#### Task description:
Show every line of the records below that contains the word "Shower".

#### Dataset extract:

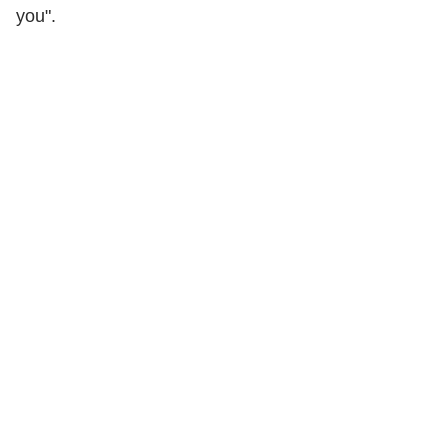
you".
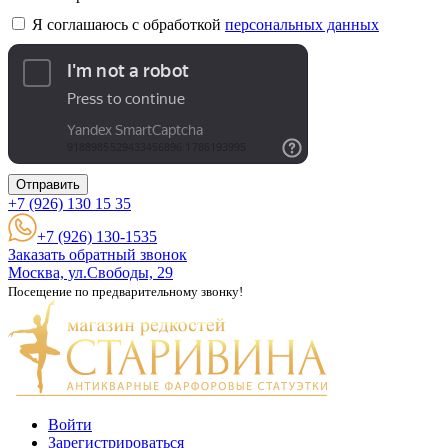
Я соглашаюсь с обработкой
персональных данных
Отправить
+7 (926)
130 15 35
+7 (926) 130-1535
Заказать обратный звонок
Москва, ул.Свободы, 29
Посещение по предварительному звонку!
Войти
Зарегистрироваться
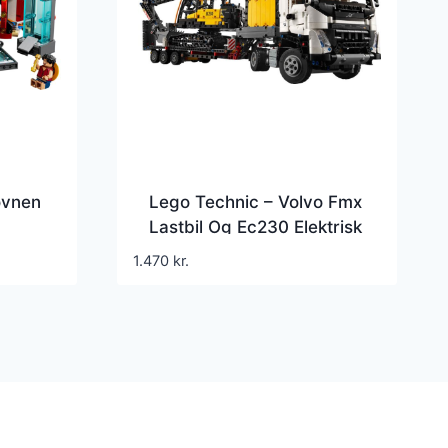
ovnen
Lego Technic – Volvo Fmx
Lastbil Og Ec230 Elektrisk
Gravemaskine – 42175
1.470
kr.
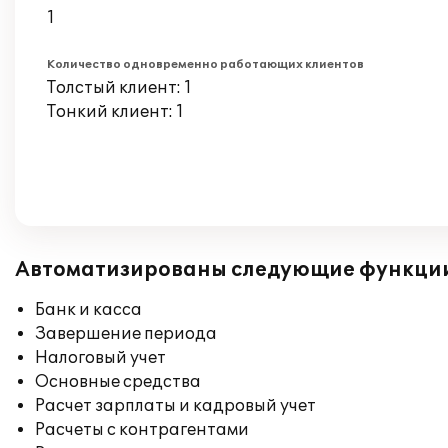
1
Количество одновременно работающих клиентов
Толстый клиент: 1
Тонкий клиент: 1
Автоматизированы следующие функци
Банк и касса
Завершение периода
Налоговый учет
Основные средства
Расчет зарплаты и кадровый учет
Расчеты с контрагентами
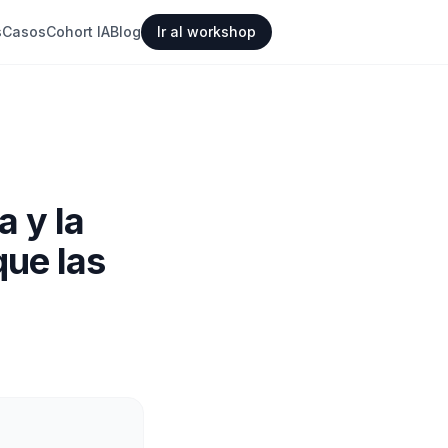
s
Casos
Cohort IA
Blog
Ir al workshop
a y la
que las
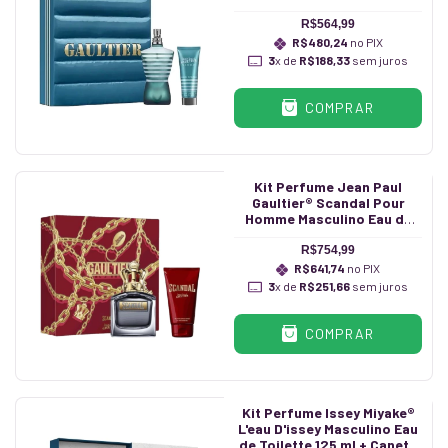
Shower Gel 75 ml
R$564,99
R$480,24
no PIX
3
x de
R$188,33
sem juros
COMPRAR
Kit Perfume Jean Paul
Gaultier® Scandal Pour
Homme Masculino Eau de
Toilette 100 ml + Shower Gel
75 ml
R$754,99
R$641,74
no PIX
3
x de
R$251,66
sem juros
COMPRAR
Kit Perfume Issey Miyake®
L'eau D'issey Masculino Eau
de Toilette 125 ml + Caneta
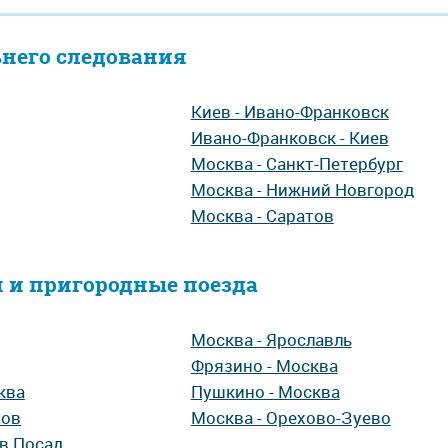
ьнего следования
Киев - Ивано-Франковск
Ивано-Франковск - Киев
Москва - Санкт-Петербург
Москва - Нижний Новгород
Москва - Саратов
 и пригородные поезда
Москва - Ярославль
Фрязино - Москва
ква
Пушкино - Москва
хов
Москва - Орехово-Зуево
ев Посад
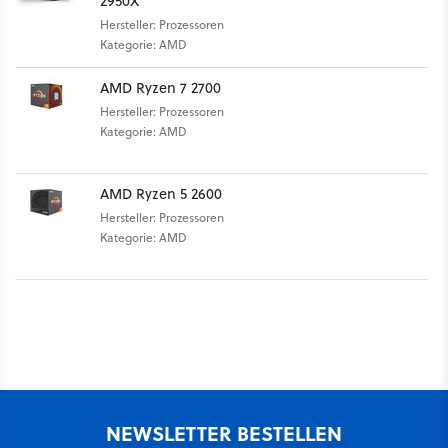
2950X
Hersteller: Prozessoren
Kategorie: AMD
AMD Ryzen 7 2700
Hersteller: Prozessoren
Kategorie: AMD
AMD Ryzen 5 2600
Hersteller: Prozessoren
Kategorie: AMD
NEWSLETTER BESTELLEN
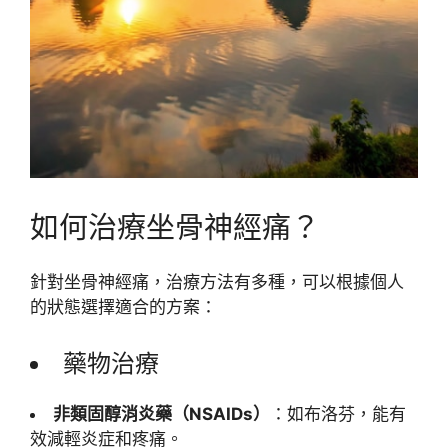
如何治療坐骨神經痛？
針對坐骨神經痛，治療方法有多種，可以根據個人
的狀態選擇適合的方案：
藥物治療
非類固醇消炎藥（NSAIDs）
：如布洛芬，能有
效減輕炎症和疼痛。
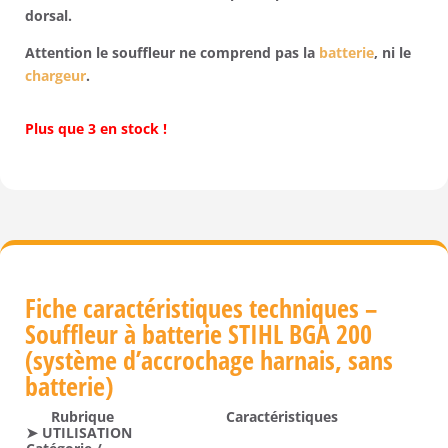
dorsal.
Attention le souffleur ne comprend pas la
batterie
, ni le
chargeur
.
Plus que 3 en stock !
Fiche caractéristiques techniques –
Souffleur à batterie STIHL BGA 200
(système d’accrochage harnais, sans
batterie)
Rubrique
Caractéristiques
➤ UTILISATION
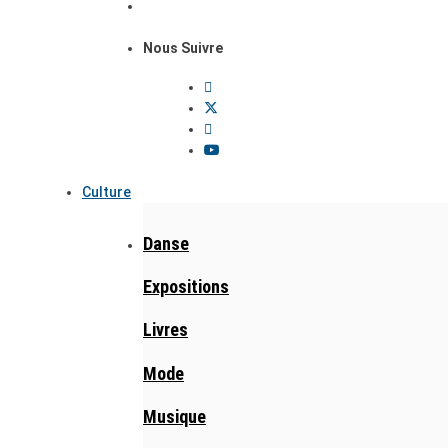
Nous Suivre
Culture
Danse
Expositions
Livres
Mode
Musique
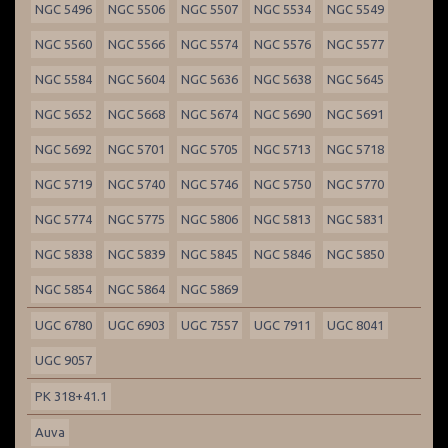
NGC 5496
NGC 5506
NGC 5507
NGC 5534
NGC 5549
NGC 5560
NGC 5566
NGC 5574
NGC 5576
NGC 5577
NGC 5584
NGC 5604
NGC 5636
NGC 5638
NGC 5645
NGC 5652
NGC 5668
NGC 5674
NGC 5690
NGC 5691
NGC 5692
NGC 5701
NGC 5705
NGC 5713
NGC 5718
NGC 5719
NGC 5740
NGC 5746
NGC 5750
NGC 5770
NGC 5774
NGC 5775
NGC 5806
NGC 5813
NGC 5831
NGC 5838
NGC 5839
NGC 5845
NGC 5846
NGC 5850
NGC 5854
NGC 5864
NGC 5869
UGC 6780
UGC 6903
UGC 7557
UGC 7911
UGC 8041
UGC 9057
PK 318+41.1
Auva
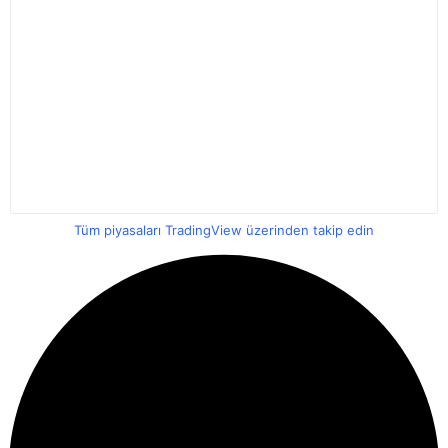
Tüm piyasaları TradingView üzerinden takip edin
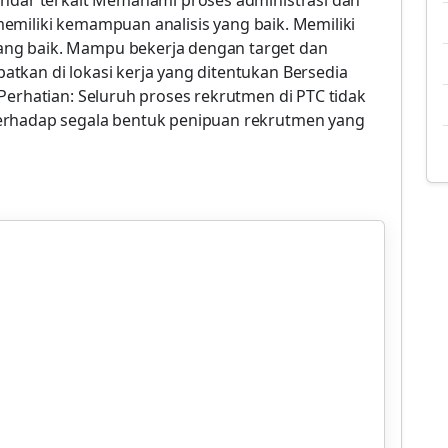
andar terkait Memahami proses administrasi dan
n memiliki kemampuan analisis yang baik. Memiliki
ng baik. Mampu bekerja dengan target dan
tkan di lokasi kerja yang ditentukan Bersedia
 Perhatian: Seluruh proses rekrutmen di PTC tidak
erhadap segala bentuk penipuan rekrutmen yang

#### Result of the exercise:
Shower Gel 75 ml
Toilette 100 ml + Shower Gel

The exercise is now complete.